Falling pregnant with her son gave her the final push she needed to leave the cult.

‘People often ask, “how did you escape?” As if it were a prison or walls or a compound and it’s nothing like that when it’s these sorts of communities. It’s more the prison of your mind,’ she says.

‘You could leave at any time, and they would tell you so, but then in the messaging you would receive daily, it was people who left, God punished, so if bad things happened to them it’s because they weren’t listening, which would make people afraid of leaving’.


‘For me and my siblings, we didn’t go to school, we didn’t have an education, we thought the world was going to end imminently, so everything out there was painted as other or evil.
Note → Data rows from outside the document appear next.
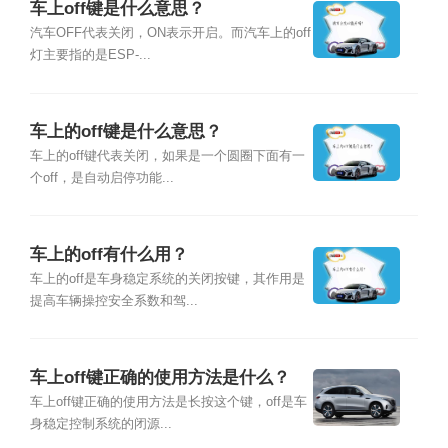
车上off键是什么意思？
汽车OFF代表关闭，ON表示开启。而汽车上的off
灯主要指的是ESP-...
车上的off键是什么意思？
车上的off键代表关闭，如果是一个圆圈下面有一
个off，是自动启停功能...
车上的off有什么用？
车上的off是车身稳定系统的关闭按键，其作用是
提高车辆操控安全系数和驾...
车上off键正确的使用方法是什么？
车上off键正确的使用方法是长按这个键，off是车
身稳定控制系统的闭源...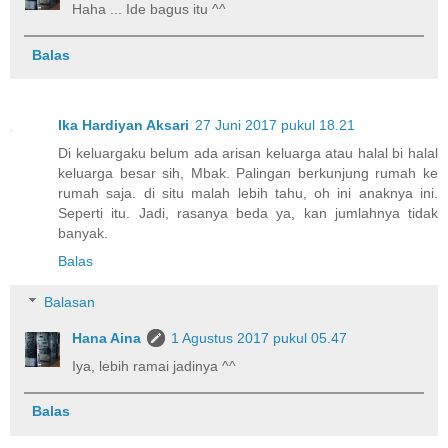
Haha ... Ide bagus itu ^^
Balas
Ika Hardiyan Aksari
27 Juni 2017 pukul 18.21
Di keluargaku belum ada arisan keluarga atau halal bi halal
keluarga besar sih, Mbak. Palingan berkunjung rumah ke
rumah saja. di situ malah lebih tahu, oh ini anaknya ini.
Seperti itu. Jadi, rasanya beda ya, kan jumlahnya tidak
banyak.
Balas
Balasan
Hana Aina
1 Agustus 2017 pukul 05.47
Iya, lebih ramai jadinya ^^
Balas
‘It was a big leap in your mind to betray it and for many people they were ostracised by their own parents and support networks and would struggle in a big way once they left that safety net.’

When she left at 22, Petra moved in with her partner in London and cut contact with her family for a while. Transitioning to life outside the cult was difficult, which increased her depression and alcohol addiction.

‘You have the shock of “what this isn’t how other people think? My parents lied to me?” and then there’s depression and anger before you get to that acceptance,’ Petra says.

‘I think expression in the right way is key for your mental health,’ says Petra.

‘It can be deeply personal like art which can help you – journaling, writing – all these things can help you go “oh that’s what I think”.